By leveraging elements of speech that are inherently difficult for machine-learning models to fully replicate, Traynor and his team are on track to construct better, more improved detector forensic models that can account for 99.5% accuracy of deepfake detection. In addition, by using UF’s HiPerGator supercomputer, the team was able to successfully recreate the micro effects of turbulent flows generated by genuine speech, surpassing machine-learning models that can only simulate macro effects. This approach significantly enhances detector efficacy. The UF team’s cybersecurity research also looks at bolstering identity verification on smartphones, aiming to fortify what Traynor envisions as an entirely new frontier in voice technology defense.
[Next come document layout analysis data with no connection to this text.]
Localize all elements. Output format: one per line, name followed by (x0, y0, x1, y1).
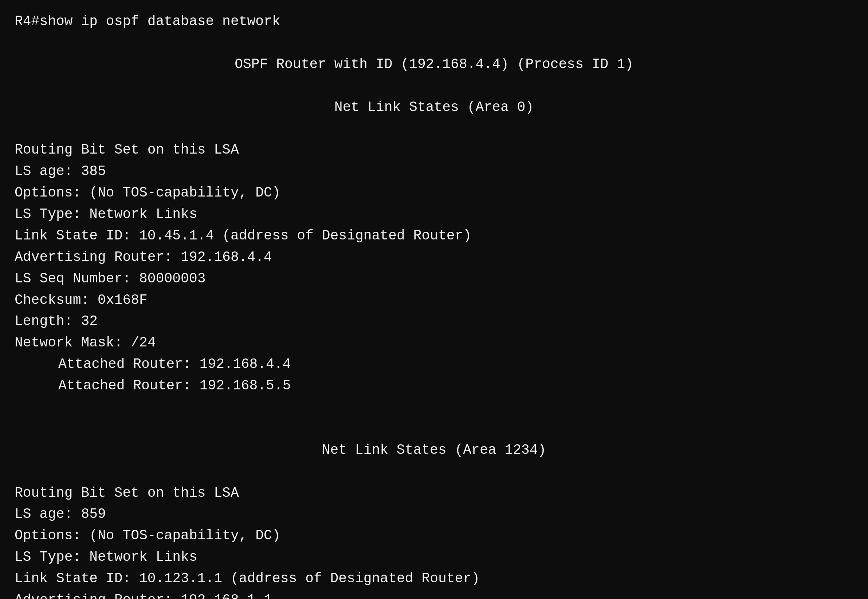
area1234-header: Net Link States (Area 1234) (15, 439, 853, 461)
area1234-options: Options: (No TOS-capability, DC) (15, 525, 853, 546)
area0-routing-bit: Routing Bit Set on this LSA (15, 139, 853, 161)
area0-attached2: Attached Router: 192.168.5.5 (15, 375, 853, 397)
area0-length: Length: 32 (15, 311, 853, 332)
command-line: R4#show ip ospf database network (15, 11, 853, 32)
area1234-ls-type: LS Type: Network Links (15, 546, 853, 568)
area1234-routing-bit: Routing Bit Set on this LSA (15, 483, 853, 504)
area0-adv-router: Advertising Router: 192.168.4.4 (15, 247, 853, 268)
area0-network-mask: Network Mask: /24 (15, 332, 853, 354)
area0-header: Net Link States (Area 0) (15, 97, 853, 118)
area0-ls-seq: LS Seq Number: 80000003 (15, 268, 853, 290)
terminal: R4#show ip ospf database network OSPF Ro… (15, 11, 853, 588)
area0-link-state-id: Link State ID: 10.45.1.4 (address of Des… (15, 225, 853, 247)
area0-checksum: Checksum: 0x168F (15, 290, 853, 311)
area0-options: Options: (No TOS-capability, DC) (15, 182, 853, 204)
area1234-link-state-id: Link State ID: 10.123.1.1 (address of De… (15, 568, 853, 590)
router-id-line: OSPF Router with ID (192.168.4.4) (Proce… (15, 54, 853, 75)
area0-ls-type: LS Type: Network Links (15, 204, 853, 225)
area1234-ls-age: LS age: 859 (15, 504, 853, 525)
area0-ls-age: LS age: 385 (15, 161, 853, 182)
area1234-adv-router: Advertising Router: 192.168.1.1 (15, 590, 853, 599)
area0-attached1: Attached Router: 192.168.4.4 (15, 354, 853, 375)
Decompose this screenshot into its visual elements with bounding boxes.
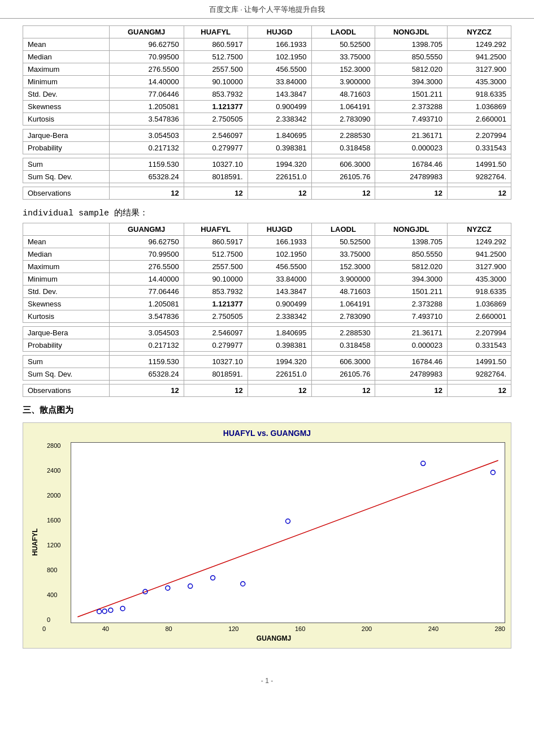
- table-row: Std. Dev.77.06446853.7932143.384748.7160…: [23, 88, 511, 101]
- table-row: Median70.99500512.7500102.195033.7500085…: [23, 248, 511, 261]
- spacer-cell: [248, 126, 311, 129]
- data-cell: 2.288530: [311, 327, 375, 339]
- data-cell: 1159.530: [109, 356, 184, 368]
- data-cell: 1249.292: [448, 236, 511, 248]
- table-row: Jarque-Bera3.0545032.5460971.8406952.288…: [23, 129, 511, 142]
- data-cell: 33.75000: [311, 51, 375, 63]
- row-label-cell: Probability: [23, 339, 110, 352]
- data-cell: 2.207994: [448, 327, 511, 339]
- y-tick-label: 1200: [47, 542, 60, 548]
- data-cell: 860.5917: [184, 236, 248, 248]
- data-cell: 0.217132: [109, 142, 184, 154]
- chart-wrapper: 040080012001600200024002800: [71, 442, 505, 623]
- table-row: Sum1159.53010327.101994.320606.300016784…: [23, 158, 511, 171]
- stats-table-2: GUANGMJHUAFYLHUJGDLAODLNONGJDLNYZCZMean9…: [23, 223, 511, 397]
- y-tick-label: 2000: [47, 492, 60, 499]
- data-cell: 1.840695: [248, 327, 311, 339]
- data-cell: 12: [248, 385, 311, 397]
- scatter-point: [241, 582, 245, 586]
- data-cell: 1.064191: [311, 101, 375, 113]
- col-header-1: GUANGMJ: [109, 26, 184, 38]
- data-cell: 12: [375, 187, 448, 200]
- data-cell: 860.5917: [184, 38, 248, 51]
- data-cell: 0.279977: [184, 142, 248, 154]
- data-cell: 853.7932: [184, 88, 248, 101]
- table-row: Probability0.2171320.2799770.3983810.318…: [23, 339, 511, 352]
- data-cell: 512.7500: [184, 248, 248, 261]
- data-cell: 0.331543: [448, 142, 511, 154]
- data-cell: 8018591.: [184, 368, 248, 381]
- data-cell: 12: [448, 385, 511, 397]
- data-cell: 70.99500: [109, 248, 184, 261]
- chart-area: HUAFYL 040080012001600200024002800 04080…: [29, 442, 505, 642]
- data-cell: 77.06446: [109, 286, 184, 298]
- data-cell: 394.3000: [375, 76, 448, 88]
- data-cell: 0.398381: [248, 142, 311, 154]
- spacer-cell: [109, 352, 184, 356]
- data-cell: 2.207994: [448, 129, 511, 142]
- data-cell: 0.398381: [248, 339, 311, 352]
- data-cell: 0.900499: [248, 101, 311, 113]
- chart-inner: 040080012001600200024002800 040801201602…: [42, 442, 505, 642]
- data-cell: 1.036869: [448, 298, 511, 310]
- data-cell: 24789983: [375, 368, 448, 381]
- col-header-0: [23, 26, 110, 38]
- data-cell: 152.3000: [311, 63, 375, 76]
- spacer-cell: [448, 154, 511, 158]
- spacer-cell: [375, 126, 448, 129]
- data-cell: 12: [311, 385, 375, 397]
- table-row: Probability0.2171320.2799770.3983810.318…: [23, 142, 511, 154]
- spacer-cell: [375, 352, 448, 356]
- scatter-point: [166, 586, 170, 590]
- data-cell: 24789983: [375, 171, 448, 183]
- data-cell: 2.783090: [311, 310, 375, 323]
- data-cell: 0.000023: [375, 339, 448, 352]
- data-cell: 65328.24: [109, 368, 184, 381]
- data-cell: 3.900000: [311, 76, 375, 88]
- table-row: Skewness1.2050811.1213770.9004991.064191…: [23, 101, 511, 113]
- x-tick-label: 280: [495, 625, 505, 632]
- spacer-cell: [109, 381, 184, 385]
- x-tick-label: 240: [428, 625, 439, 632]
- data-cell: 0.318458: [311, 142, 375, 154]
- data-cell: 1.121377: [184, 298, 248, 310]
- data-cell: 2.660001: [448, 113, 511, 126]
- data-cell: 9282764.: [448, 368, 511, 381]
- row-label-cell: Median: [23, 51, 110, 63]
- spacer-cell: [23, 126, 110, 129]
- x-tick-label: 120: [228, 625, 238, 632]
- row-label-cell: Jarque-Bera: [23, 129, 110, 142]
- table-row: Observations121212121212: [23, 385, 511, 397]
- page-footer: - 1 -: [0, 677, 534, 685]
- table-row: Sum Sq. Dev.65328.248018591.226151.02610…: [23, 171, 511, 183]
- y-tick-label: 800: [47, 567, 60, 573]
- row-label-cell: Sum Sq. Dev.: [23, 368, 110, 381]
- data-cell: 3.547836: [109, 113, 184, 126]
- row-label-cell: Mean: [23, 236, 110, 248]
- data-cell: 143.3847: [248, 286, 311, 298]
- data-cell: 456.5500: [248, 261, 311, 273]
- chart-plot: [71, 442, 505, 623]
- data-cell: 26105.76: [311, 368, 375, 381]
- data-cell: 12: [109, 187, 184, 200]
- spacer-cell: [109, 126, 184, 129]
- spacer-cell: [248, 183, 311, 187]
- row-label-cell: Mean: [23, 38, 110, 51]
- data-cell: 2.373288: [375, 101, 448, 113]
- data-cell: 3.900000: [311, 273, 375, 286]
- data-cell: 606.3000: [311, 356, 375, 368]
- data-cell: 1994.320: [248, 356, 311, 368]
- data-cell: 70.99500: [109, 51, 184, 63]
- row-label-cell: Maximum: [23, 261, 110, 273]
- data-cell: 3.547836: [109, 310, 184, 323]
- data-cell: 0.318458: [311, 339, 375, 352]
- data-cell: 48.71603: [311, 286, 375, 298]
- data-cell: 166.1933: [248, 38, 311, 51]
- spacer-cell: [311, 154, 375, 158]
- data-cell: 1249.292: [448, 38, 511, 51]
- y-tick-label: 2800: [47, 442, 60, 449]
- data-cell: 102.1950: [248, 248, 311, 261]
- scatter-point: [108, 608, 113, 612]
- scatter-heading: 三、散点图为: [23, 405, 511, 416]
- data-cell: 435.3000: [448, 76, 511, 88]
“Consider this: if I receive a call showing that it is coming from the governor or the president on my device, my first instinct is to hang up, as I’d have no other way but to assume that somebody is attempting to trick me,” Traynor said. “So clearly, the concern lies not just in the ease of making a deepfake, but also in our inability to discern its origin.”

He added, “When technology pretty much lets us do whatever we want, it raises the question, ‘What do we trust’? We must do a better job in safeguarding communication and preserving authenticity and truth.”

As the pace of innovation continues to accelerate, UF and its experts are determined to lead the charge.

“Our perception of reality, our creation and consumption of information, and our interpersonal connections may undergo profound transformations,” Traynor said. “But our unwavering pursuit of truth must endure.”